PURPOSE: We explored the role of myeloid-related protein 8 and 14 (MRP8/14) in Pseudomonas aeruginosa (PA) keratitis. METHODS: MRP8/14 mRNA levels in human corneal scrapes and mouse corneas infected by PA were tested using real-time PCR. MRP8/14 protein expression in C57BL/6 (B6) corneas was confirmed using Western blot assay and immunohistochemistry. B6 mice were injected subconjunctivally with siRNA for MRP8/14, and then infected with PA. Bacterial plate counts and myeloperoxidase assays were used to determine the bacterial load and polymorphonuclear neutrophil (PMN) infiltration in infected B6 corneas. Pro-inflammatory cytokine levels in vivo and in vitro were examined with PCR and ELISA. In murine macrophage-like RAW264.7 cells, phagocytosis and bacterial killing were assessed using plate count assays, and reactive oxygen species (ROS) and nitric oxide (NO) levels were tested with flow cytometry and Griess assay, respectively. RESULTS: MRP8/14 expression levels were increased significantly in human corneal scrapes and B6 corneas after PA infection. Silencing of MRP8/14 in B6 corneas significantly reduced the severity of corneal disease, bacterial clearance, PMN infiltration, and pro-inflammatory cytokine expression after PA infection. In vitro studies demonstrated further that silencing of MRP8/14 suppressed pro-inflammatory cytokine production, bacterial killing, and ROS production, but not phagocytosis or NO production. CONCLUSIONS: Our study demonstrated a dual role for MRP8/14 in bacterial keratitis. Although MRP8/14 promotes bacterial clearance by enhancing ROS production, it functions more importantly as an inflammatory amplifier at the ocular surface by enhancing pro-inflammatory cytokine expression, thus contributing to the corneal susceptibility.

TREM-1 amplifies corneal inflammation after Pseudomonas aeruginosa infection by modulating Toll-like receptor signaling and Th1/Th2-type immune responses.

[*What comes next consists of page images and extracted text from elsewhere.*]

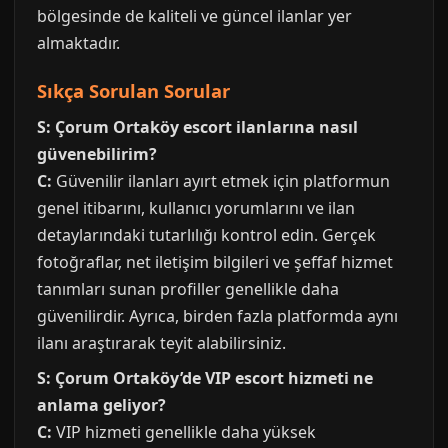
bölgesinde de kaliteli ve güncel ilanlar yer
almaktadır.
Sıkça Sorulan Sorular
S: Çorum Ortaköy escort ilanlarına nasıl
güvenebilirim?
C:
Güvenilir ilanları ayırt etmek için platformun
genel itibarını, kullanıcı yorumlarını ve ilan
detaylarındaki tutarlılığı kontrol edin. Gerçek
fotoğraflar, net iletişim bilgileri ve şeffaf hizmet
tanımları sunan profiller genellikle daha
güvenilirdir. Ayrıca, birden fazla platformda aynı
ilanı araştırarak teyit alabilirsiniz.
S: Çorum Ortaköy’de VIP escort hizmeti ne
anlama geliyor?
C:
VIP hizmeti genellikle daha yüksek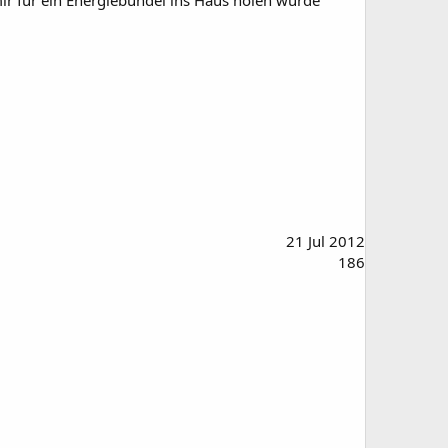
mir für ein Energiebündel ins Haus holen würde
21 Jul 2012
186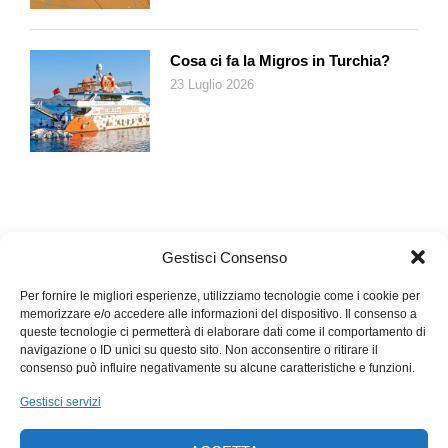
Cosa ci fa la Migros in Turchia?
23 Luglio 2026
Gestisci Consenso
Per fornire le migliori esperienze, utilizziamo tecnologie come i cookie per
memorizzare e/o accedere alle informazioni del dispositivo. Il consenso a
queste tecnologie ci permetterà di elaborare dati come il comportamento di
navigazione o ID unici su questo sito. Non acconsentire o ritirare il
consenso può influire negativamente su alcune caratteristiche e funzioni.
Gestisci servizi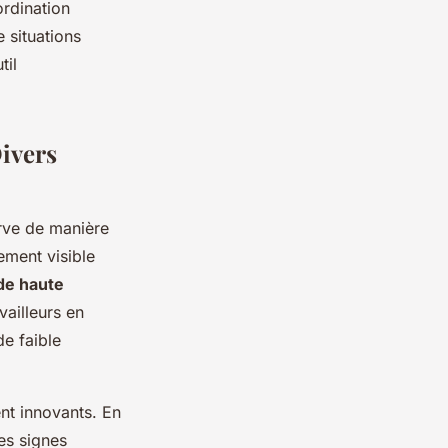
ordination
 situations
til
Divers
rve de manière
rement visible
de haute
vailleurs en
e faible
nt innovants. En
des signes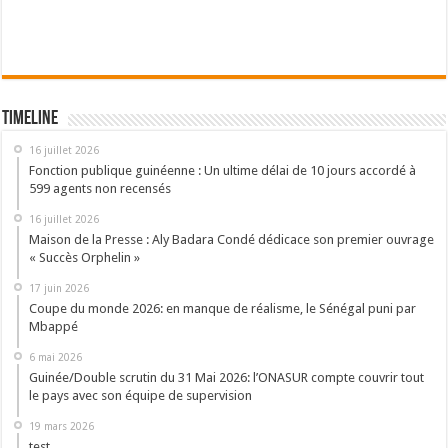
Timeline
16 juillet 2026
Fonction publique guinéenne : Un ultime délai de 10 jours accordé à
599 agents non recensés
16 juillet 2026
Maison de la Presse : Aly Badara Condé dédicace son premier ouvrage
« Succès Orphelin »
17 juin 2026
Coupe du monde 2026: en manque de réalisme, le Sénégal puni par
Mbappé
6 mai 2026
Guinée/Double scrutin du 31 Mai 2026: l’ONASUR compte couvrir tout
le pays avec son équipe de supervision
19 mars 2026
test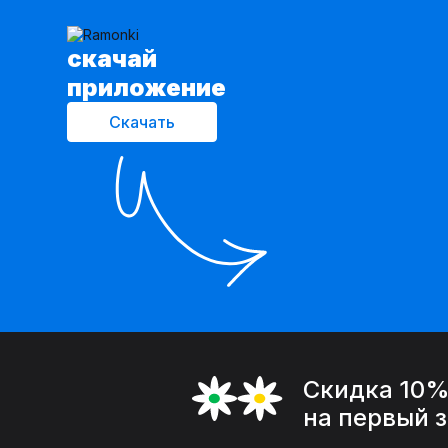
cкачай
приложение
Скачать
Скидка 10
на первый 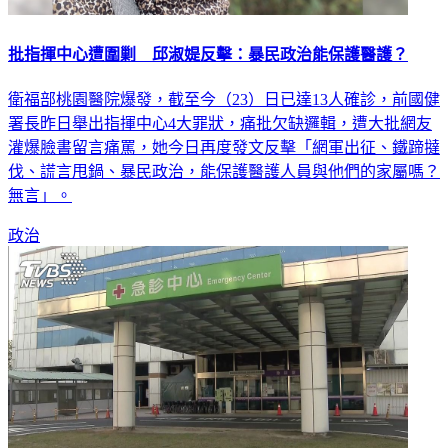
批指揮中心遭圍剿 邱淑媞反擊：暴民政治能保護醫護？
衛福部桃園醫院爆發，截至今（23）日已達13人確診，前國健
署長昨日舉出指揮中心4大罪狀，痛批欠缺邏輯，遭大批網友
灌爆臉書留言痛罵，她今日再度發文反擊「網軍出征、鐵蹄撻
伐、謊言甩鍋、暴民政治，能保護醫護人員與他們的家屬嗎？
無言」。
政治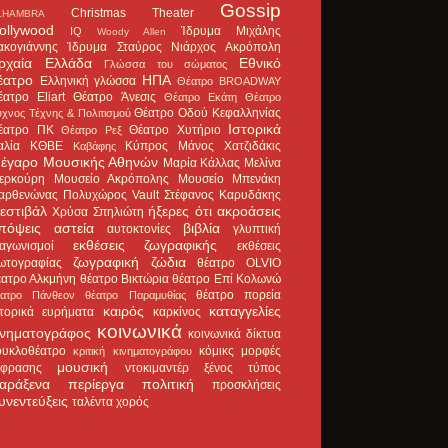
Gossip
Christmas Theater
LHAMBRA
ollywood
Ίδρυμα Μιχάλης
IQ
Woody Allen
ακογιάννης
Ίδρυμα Σταύρος Νιάρχος
Ακρόπολη
ρχαία Ελλάδα
Εθνικό
Γλώσσα του σώματος
έατρο
ΗΠΑ
Ελληνική γλώσσα
Θέατρο BROADWAY
έατρο Eliart
Θέατρο Άνεσις
Θέατρο Εκάτη
Θέατρο
Θέατρο Οδού Κεφαλληνίας
χνος Τέχνης & Πολιτισμού
Ιστορικά
έατρο ΠΚ
Θέατρο Χυτήριο
Θέατρο Ρεξ
αλία
ΚΘΒΕ
Κύπρος
Μάνος Χατζιδάκις
Καβάφης
έγαρο Μουσικής Αθηνών
Μαρία Κάλλας
Μελίνα
ερκούρη
Μουσείο Ακρόπολης
Μουσείο Μπενάκη
αρθενώνας
Πολυχώρος Vault
Στέφανος Καρυδάκης
εστιβάλ
ήξερες ότι
ακροάσεις
Χρύσα Σπηλιώτη
πόψεις
αστεία
βιβλία
αυτοκτονίες
γλυπτική
εκθέσεις ζωγραφικής
ιαγωνισμοί
εκθέσεις
ζωγραφική
ζώδια
ωτογραφίας
θέατρο OLVIO
έατρο Αλκμήνη
θέατρο Βικτώρια
θέατρο Επί Κολωνώ
θέατρο πορεία
έατρο Πάνθεον
θέατρο Παραμυθίας
καιρός
καταγγελίες
στορικά ευρήματα
καρκίνος
κοινωνικά
ινηματογράφος
κοινωνικά δίκτυα
ουκλοθέατρο
κόμικς
μορφές
κριτική κινηματογράφου
μουσική
κφρασης
ντοκιμαντέρ
ξένος τύπος
αράξενα
περίεργα
πολιτική
προσκλήσεις
υνεντεύξεις
ταλέντα
χορός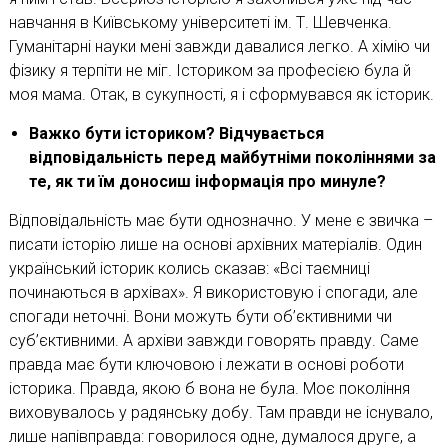
навчання в Київському університеті ім. Т. Шевченка.
Гуманітарні науки мені завжди давалися легко. А хімію чи
фізику я терпіти не міг. Істориком за професією була й
моя мама. Отак, в сукупності, я і сформувався як історик.
Важко бути істориком? Відчувається
відповідальність перед майбутніми поколіннями за
те, як ти їм доносиш інформація про минуле?
Відповідальність має бути однозначно. У мене є звичка –
писати історію лише на основі архівних матеріалів. Один
український історик колись сказав: «Всі таємниці
починаються в архівах». Я використовую і спогади, але
спогади неточні. Вони можуть бути об’єктивними чи
суб’єктивними. А архіви завжди говорять правду. Саме
правда має бути ключовою і лежати в основі роботи
історика. Правда, якою б вона не була. Моє покоління
виховувалось у радянську добу. Там правди не існувало,
лише напівправда: говорилося одне, думалося друге, а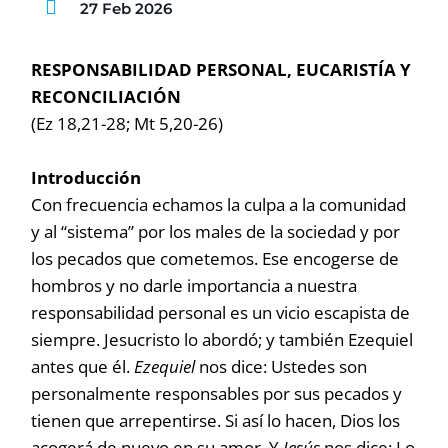
27 Feb 2026
RESPONSABILIDAD PERSONAL,
EUCARISTÍA Y
RECONCILIACIÓN
(Ez 18,21-28; Mt 5,20-26)
Introducción
Con frecuencia echamos la culpa a la comunidad
y al “sistema” por los males de la sociedad y por
los pecados que cometemos. Ese encogerse de
hombros y no darle importancia a nuestra
responsabilidad personal es un vicio escapista de
siempre. Jesucristo lo abordó; y también Ezequiel
antes que él.
Ezequiel
nos dice: Ustedes son
personalmente responsables por sus pecados y
tienen que arrepentirse. Si así lo hacen, Dios los
acogerá de nuevo en su amor. Y
Jesús
nos dice: Lo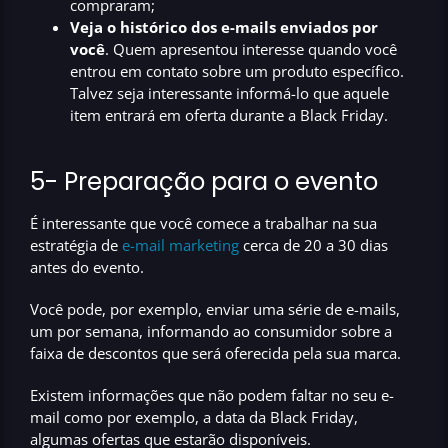
compraram;
Veja o histórico dos e-mails enviados por
você
. Quem apresentou interesse quando você
entrou em contato sobre um produto específico.
Talvez seja interessante informá-lo que aquele
item entrará em oferta durante a Black Friday.
5- Preparação para o evento
É interessante que você comece a trabalhar na sua
estratégia de
e-mail marketing
cerca de
20 a 30 dias
antes
do evento.
Você pode, por exemplo, enviar uma série de e-mails,
um por semana, informando ao consumidor sobre a
faixa de descontos que será oferecida pela sua marca.
Existem informações que não podem faltar no seu e-
mail como por exemplo,
a data da Black Friday,
algumas ofertas que estarão disponíveis.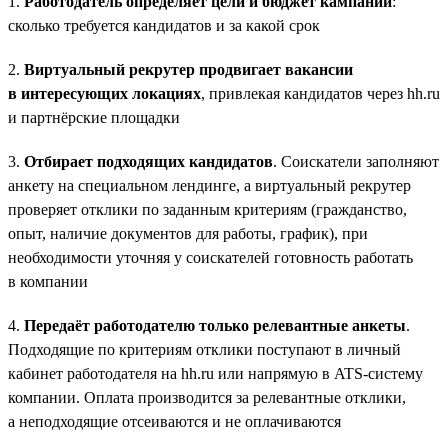
1.
Работодатель определяет цели и бюджет кампании
:
сколько требуется кандидатов и за какой срок
2.
Виртуальный рекрутер продвигает вакансии
в интересующих локациях
, привлекая кандидатов через hh.ru
и партнёрские площадки
3.
Отбирает подходящих кандидатов
. Соискатели заполняют
анкету на специальном лендинге, а виртуальный рекрутер
проверяет отклики по заданным критериям (гражданство,
опыт, наличие документов для работы, график), при
необходимости уточняя у соискателей готовность работать
в компании
4.
Передаёт работодателю только релевантные анкеты
.
Подходящие по критериям отклики поступают в личный
кабинет работодателя на hh.ru или напрямую в ATS-систему
компании. Оплата производится за релевантные отклики,
а неподходящие отсеиваются и не оплачиваются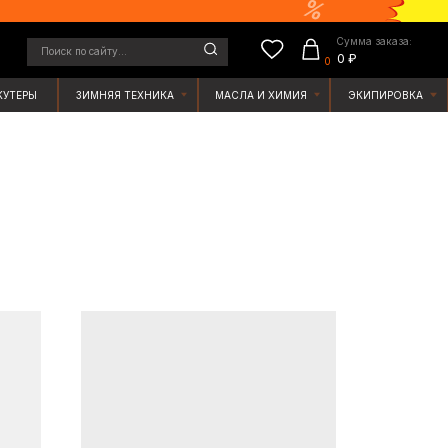
Сумма заказа:
у...
0 ₽
0
ЯЯ ТЕХНИКА
МАСЛА И ХИМИЯ
ЭКИПИРОВКА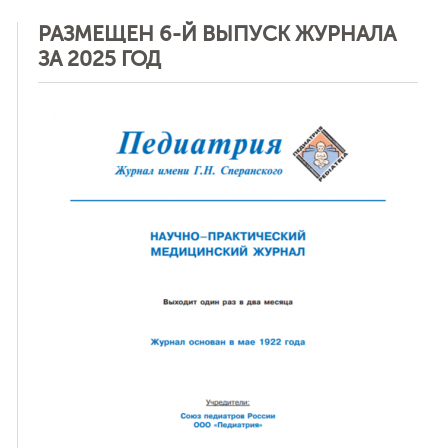
РАЗМЕЩЕН 6-Й ВЫПУСК ЖУРНАЛА
ЗА 2025 ГОД
ная связь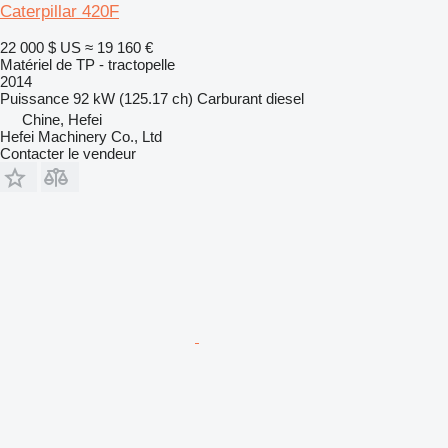
Caterpillar 420F
22 000 $ US
≈ 19 160 €
Matériel de TP - tractopelle
2014
Puissance
92 kW (125.17 ch)
Carburant
diesel
Chine, Hefei
Hefei Machinery Co., Ltd
Contacter le vendeur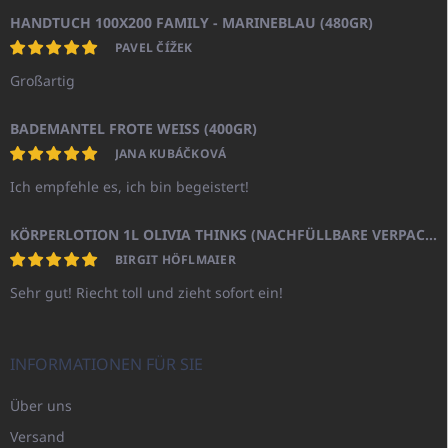
HANDTUCH 100X200 FAMILY - MARINEBLAU (480GR)
PAVEL ČÍŽEK
Großartig
BADEMANTEL FROTE WEISS (400GR)
JANA KUBÁČKOVÁ
Ich empfehle es, ich bin begeistert!
KÖRPERLOTION 1L OLIVIA THINKS (NACHFÜLLBARE VERPACKUNG)
BIRGIT HÖFLMAIER
Sehr gut! Riecht toll und zieht sofort ein!
INFORMATIONEN FÜR SIE
Über uns
Versand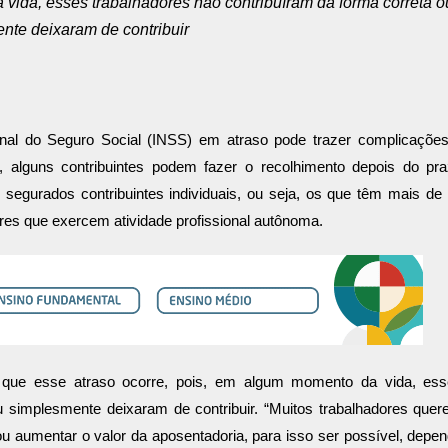
 vida, esses trabalhadores não contribuíram da forma correta o
nte deixaram de contribuir
ional do Seguro Social (INSS) em atraso pode trazer complicaçõe
 alguns contribuintes podem fazer o recolhimento depois do pr
s segurados contribuintes individuais, ou seja, os que têm mais de
res que exercem atividade profissional autônoma.
ca que esse atraso ocorre, pois, em algum momento da vida, es
u simplesmente deixaram de contribuir. “Muitos trabalhadores que
ou aumentar o valor da aposentadoria, para isso ser possível, depe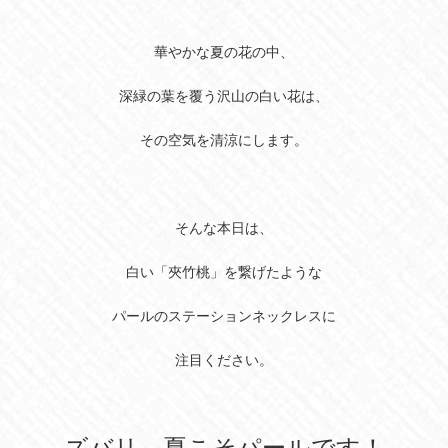
華やかな夏の花の中、
深緑の葉を覆う沢山の白い花は、
その空気を清涼にします。
そんな本日は、
白い「夾竹桃」を繋げたような
パールのステーションネックレスに
注目ください。
ズバリ、夏こそパールです！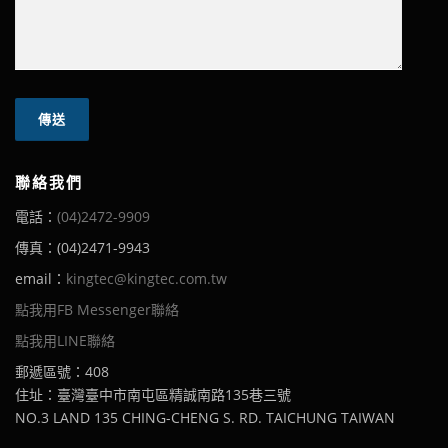
聯絡我們
電話：
(04)2472-9909
傳真：(04)2471-9943
email：
kingtec@kingtec.com.tw
點我用FB Messenger聯絡
點我用LINE聯絡
郵遞區號：408
住址：臺灣臺中市南屯區精誠南路135巷三號
NO.3 LAND 135 CHING-CHENG S. RD. TAICHUNG TAIWAN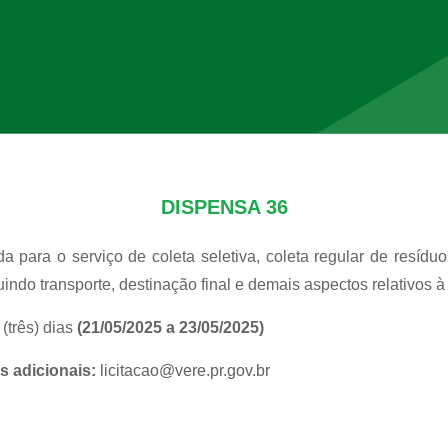
DISPENSA 36
para o serviço de coleta seletiva, coleta regular de resíduos
indo transporte, destinação final e demais aspectos relativos à
 (três) dias
(21/05/2025 a 23/05/2025)
s adicionais:
licitacao@vere.pr.gov.br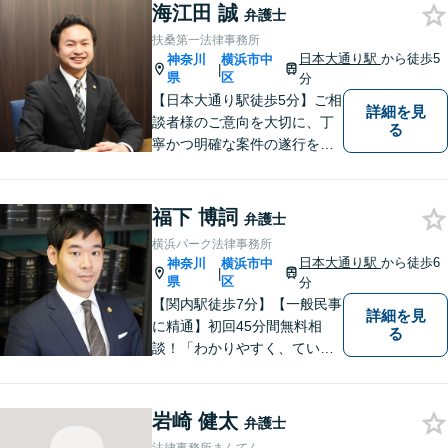
まずはお気軽にご相談くださ
海江田 誠
弁護士
い！
扶桑第一法律事務所
日本大通り駅
から徒歩5
神奈川
横浜市中
|
県
区
分
【日本大通り駅徒歩5分】ご相
詳細を見
談者様のご意向を大切に、丁
る
寧かつ明確な案件の遂行を心
がけております。早い！安
い！という点のみに着目せ
ず、本当に満足のいく結果を
福下 博詞
弁護士
得るために弁護士を選んでみ
横浜パーク法律事務所
ませんか？
日本大通り駅
から徒歩6
神奈川
横浜市中
|
県
区
分
【関内駅徒歩7分】【一般民事
詳細を見
に精通】初回45分間無料相
る
談！「わかりやすく、ていね
いに」がモットー。相談しや
すい環境づくりから、納得の
いく解決まで、全てお任せく
岩崎 健太
弁護士
ださい。まずはお気軽にご相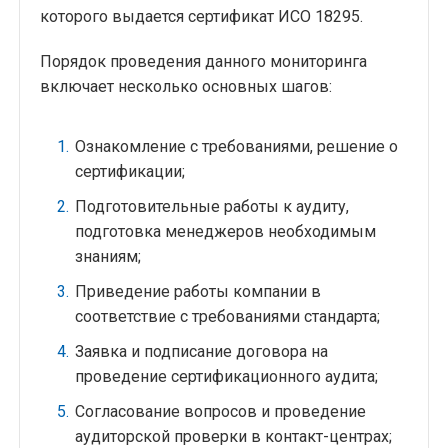
которого выдается сертификат ИСО 18295.
Порядок проведения данного мониторинга
включает несколько основных шагов:
Ознакомление с требованиями, решение о
сертификации;
Подготовительные работы к аудиту,
подготовка менеджеров необходимым
знаниям;
Приведение работы компании в
соответствие с требованиями стандарта;
Заявка и подписание договора на
проведение сертификационного аудита;
Согласование вопросов и проведение
аудиторской проверки в контакт-центрах;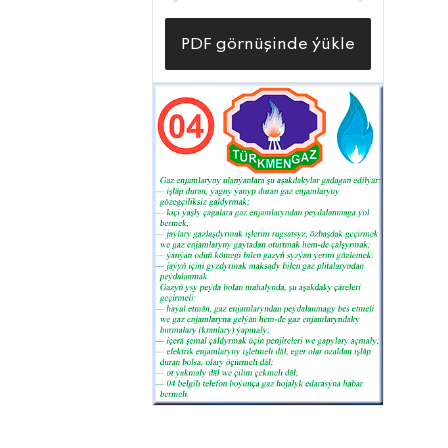
PDF görnüşinde ýükle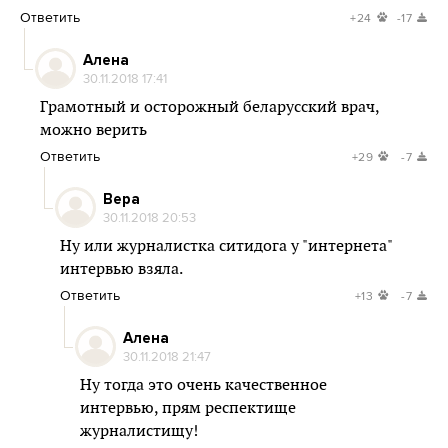
Ответить
+24
-17
Алена
30.11.2018 17:41
Грамотный и осторожный беларусский врач,
можно верить
Ответить
+29
-7
Вера
30.11.2018 20:53
Ну или журналистка ситидога у "интернета"
интервью взяла.
Ответить
+13
-7
Алена
30.11.2018 21:47
Ну тогда это очень качественное
интервью, прям респектище
журналистищу!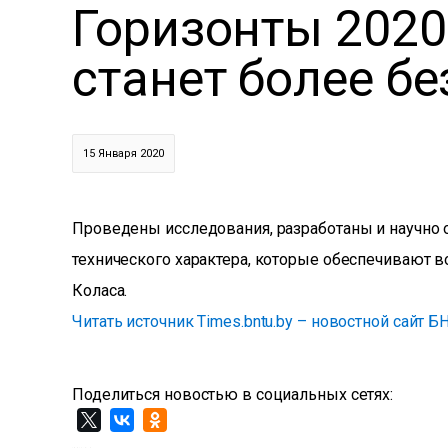
Горизонты 2020
станет более бе
15 Января 2020
Проведены исследования, разработаны и научно 
технического характера, которые обеспечивают 
Коласа.
Читать источник Times.bntu.by – новостной сайт Б
Поделиться новостью в социальных сетях: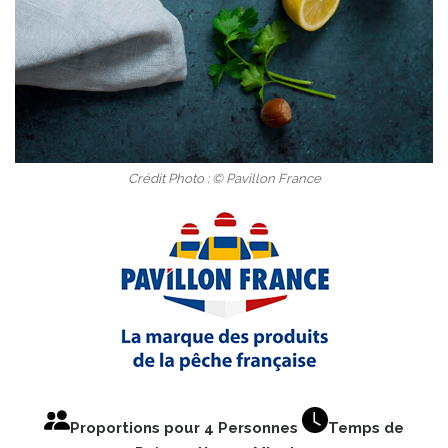
Crédit Photo : © Pavillon France
Proportions pour 4 Personnes
Temps de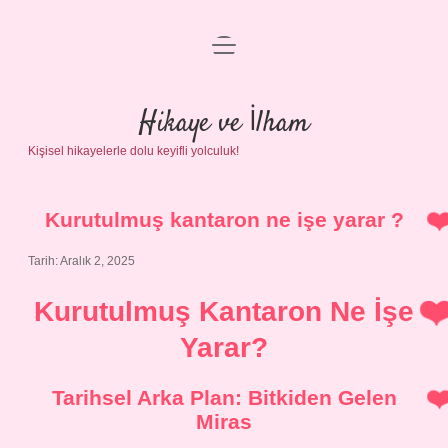
menüyü
Anasayfa
aç
Gizlilik Politikası
Hikaye ve İlham
Kişisel hikayelerle dolu keyifli yolculuk!
Yasal Uyarı
Hakkımızda
Kurutulmuş kantaron ne işe yarar ?
Tarih: Aralık 2, 2025
Kurutulmuş Kantaron Ne İşe
Yarar?
Tarihsel Arka Plan: Bitkiden Gelen
Miras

As a novel family of cell surface receptors, triggering receptors expressed on myeloid cells (TREMs) play an important role in inflammatory responses. However, the role of TREMs in the ocular immune system remains unknown. In this study, we examined the expression and function of TREM-1 in Pseudomonas aeruginosa keratitis, one of the most common sight-threatening ocular diseases. TREM-1 was significantly increased in human corneas after P. aeruginosa infection. Consistent with TREM-1 expression at the human ocular surface, TREM-1 levels (mRNA and protein) were also elevated in the infected corneas of C57BL/6 (B6) mice at 1, 3, and 5 days postinfection. To determine whether TREM-1 dictates the outcome of P. aeruginosa keratitis in susceptible mice, TREM-1 signaling in B6 mice was blocked with a soluble mTREM-1/Fc fusion protein. The results indicated that blockade of TREM-1 reduced the severity of corneal disease, polymorphonuclear neutrophil infiltration, Th1/proinflammatory cytokine expression and Toll-like receptor (TLR) activation but enhanced the production of Th2 cytokines, murine ß-defensin 2 (mBD2), single Ig interleukin-1R-related molecule (SIGIRR), and ST2. Furthermore, we also used agonistic anti-mTREM-1 antibody to activate TREM-1 signaling in B6 mice and found that TREM-1 activation resulted in worsened disease and earlier corneal perforation in infected B6 mouse corneas and elevated production of proinflammatory cytokines and TLR signaling molecules but reduced expression of mBD2, SIGIRR, and ST2. To the best of our knowledge, this study provides the first evidence that TREM-1 functions as an inflammatory amplifier in P. aeruginosa keratitis by modulating TLR signaling and Th1/Th2 responses.